### Task description
Copy exactly every line below, from the first through the one that contains "Klemmträger, Ohne Bohren", and skip all pictures.

= = = =

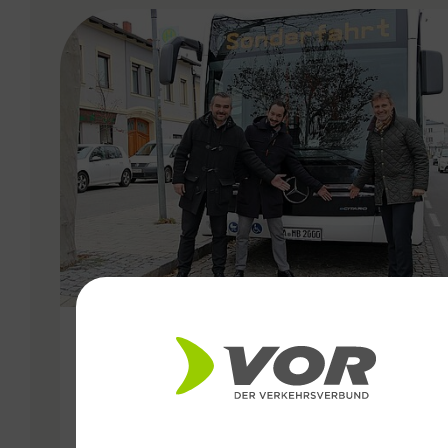
VERGABE
07.12.2019
VOR testet Elektrobus für den
Linienverkehr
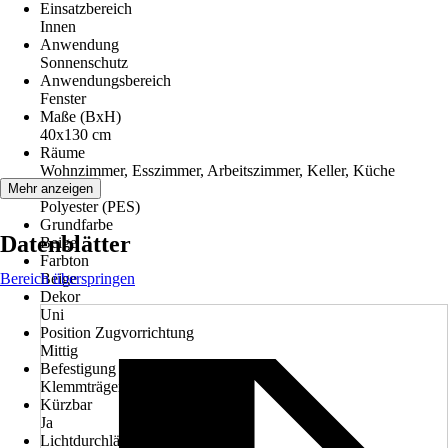
Einsatzbereich
Innen
Anwendung
Sonnenschutz
Anwendungsbereich
Fenster
Maße (BxH)
40x130 cm
Räume
Wohnzimmer, Esszimmer, Arbeitszimmer, Keller, Küche
Material
Mehr anzeigen
Polyester (PES)
Grundfarbe
Datenblätter
Beige
Farbton
Bereich überspringen
Beige
Dekor
Uni
Position Zugvorrichtung
Mittig
Befestigung
Klemmträger, Ohne Bohren
Kürzbar
Ja
Lichtdurchlässigkeit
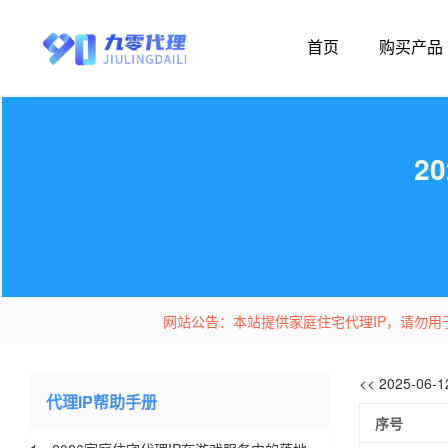
首页
购买产品
2
网站公告：本站提供家庭住宅代理IP，请勿用
<< 2025-06
代理IP帮助手册
序号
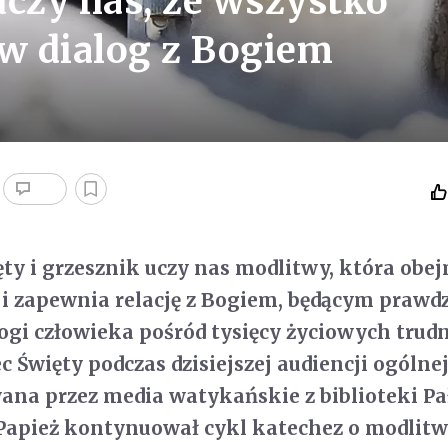
uczy nas, że wszystko
w dialog z Bogiem
ęty i grzesznik uczy nas modlitwy, która obe
e i zapewnia relację z Bogiem, będącym praw
gi człowieka pośród tysięcy życiowych trud
c Święty podczas dzisiejszej audiencji ogólnej
na przez media watykańskie z biblioteki Pa
Papież kontynuował cykl katechez o modlitwi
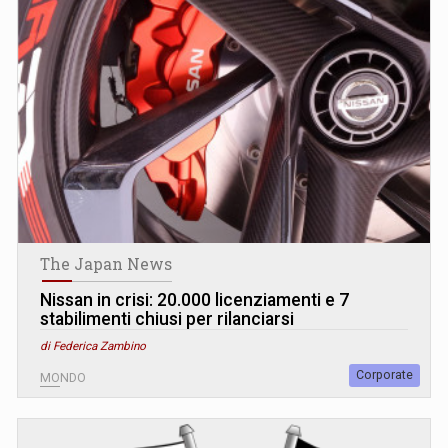
The Japan News
Nissan in crisi: 20.000 licenziamenti e 7
stabilimenti chiusi per rilanciarsi
di Federica Zambino
Corporate
MONDO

= = = =

### Exercise solution
VERGABE
07.12.2019
VOR testet Elektrobus für den
Linienverkehr
Einsatzbereich
Innen
Anwendung
Sonnenschutz
Anwendungsbereich
Fenster
Maße (BxH)
40x130 cm
Räume
Wohnzimmer, Esszimmer, Arbeitszimmer, Keller, Küche
Material
Mehr anzeigen
Polyester (PES)
Grundfarbe
Datenblätter
Beige
Farbton
Bereich überspringen
Beige
Dekor
Uni
Position Zugvorrichtung
Mittig
Befestigung
Klemmträger, Ohne Bohren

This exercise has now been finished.